Springfield’s latest musical effort, Rocket Science, is his 18th studio album released in 2016 through Frontiers Music. Written largely with his longtime collaborator and former bass player Matt Bissonette, the album delivers the expertly crafted wide-ranging pop-rock songs Springfield is known for. The lyrics largely address matters of the heart with the irreverence, wit, and dark humor that has always permeated his work.
Music has always been a healing force in the Australian-born Springfield’s life. The son of an Army officer, Rick and his family moved every two years. Books and records became his savior. Then at age 11, he encountered his first guitar. “This kid brought one to a Christmas fair at my school in England and it was the most beautiful thing I had ever seen,” Springfield recalls. “He let me hold it. I hit two strings and the two strings happened to be the first couple of notes of the theme song to my favorite cowboy show at the time, Cheyenne. I realized instantly I could play the guitar. Some guys fall in love with cars, some with football teams. I fell in love with guitars.”

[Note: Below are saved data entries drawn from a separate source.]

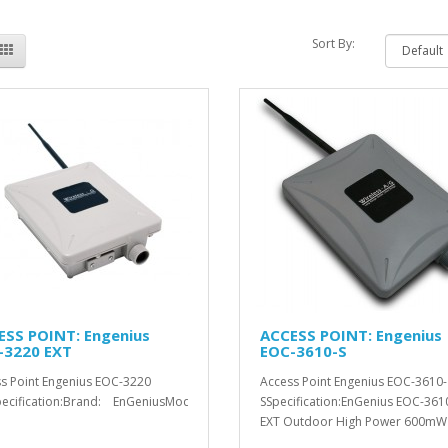
Sort By:
ESS POINT: Engenius
ACCESS POINT: Engenius
-3220 EXT
EOC-3610-S
s Point Engenius EOC-3220
Access Point Engenius EOC-3610-
ecification:Brand: EnGeniusModel: &n..
SSpecification:EnGenius EOC-361
EXT Outdoor High Power 600mW
Access..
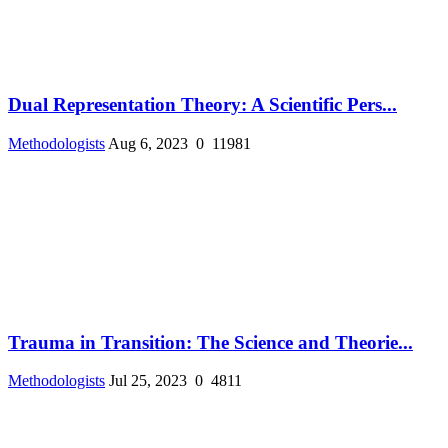
Dual Representation Theory: A Scientific Pers...
Methodologists
Aug 6, 2023
0
11981
Trauma in Transition: The Science and Theorie...
Methodologists
Jul 25, 2023
0
4811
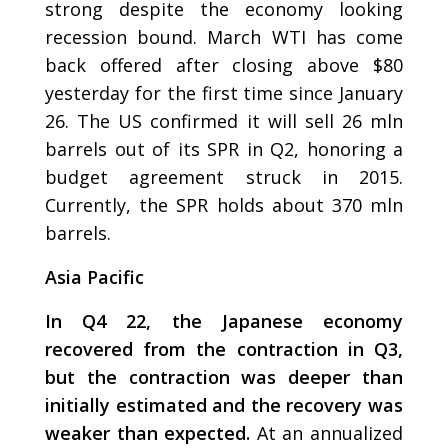
strong despite the economy looking
recession bound. March WTI has come
back offered after closing above $80
yesterday for the first time since January
26. The US confirmed it will sell 26 mln
barrels out of its SPR in Q2, honoring a
budget agreement struck in 2015.
Currently, the SPR holds about 370 mln
barrels.
Asia Pacific
In Q4 22, the Japanese economy
recovered from the contraction in Q3,
but the contraction was deeper than
initially estimated and the recovery was
weaker than expected.
At an annualized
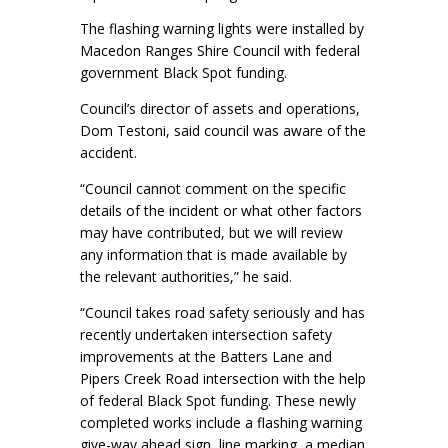
The flashing warning lights were installed by
Macedon Ranges Shire Council with federal
government Black Spot funding.
Council’s director of assets and operations,
Dom Testoni, said council was aware of the
accident.
“Council cannot comment on the specific
details of the incident or what other factors
may have contributed, but we will review
any information that is made available by
the relevant authorities,” he said.
“Council takes road safety seriously and has
recently undertaken intersection safety
improvements at the Batters Lane and
Pipers Creek Road intersection with the help
of federal Black Spot funding. These newly
completed works include a flashing warning
give-way ahead sign, line marking, a median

It has been a long and fruitful affair, and one that has gifted him with a powerful connection to his legions of devoted fans, who pack his annual fan getaway events, as well as the nearly 100 shows a year he performs both with his band and solo in an intimate “storyteller” setting that he captured on the 2015 CD/DVD and concert film Stripped Down. Though too self-deprecating to discuss his immense appeal, he will acknowledge that the fans connect with him through the music. “I guess they think I'm honest,” he says. “They must like my approach, what I write about. I think they like that I have a sense of humor in it at times. Because the ‘cute’ thing isn't going to last forever.”
Springfield is also an accomplished actor who most recently starred opposite Meryl Streep in the feature film Ricki and the Flash and gave a chameleonic performance as the creepy Dr. Pitlor in HBO’s prestige drama True Detective. He’s also a talented author — both his candid 2010 memoir Late, Late at Night (which Rolling Stone named one of the 25 greatest rock memoirs of all time) and his 2014 comedic novel Magnificent Vibration earned rave reviews and spots on the New York Times Best Sellers’ list. In 2013, Springfield wrote and recorded “The Man That Never Was” with Dave Grohl for the soundtrack to Sound City — the Foo Fighters’ frontman’s documentary about the San Fernando Valley recording studio that was Springfield’s home away from home (his manager owned the building). Rolling Stone called Springfield’s touching interview in the film its “breakout story.” In 2014, Springfield was honored with a star on the Hollywood Walk of Fame, located around the corner from the first apartment he lived in when he first arrived in the U.S. from Australia in 1971.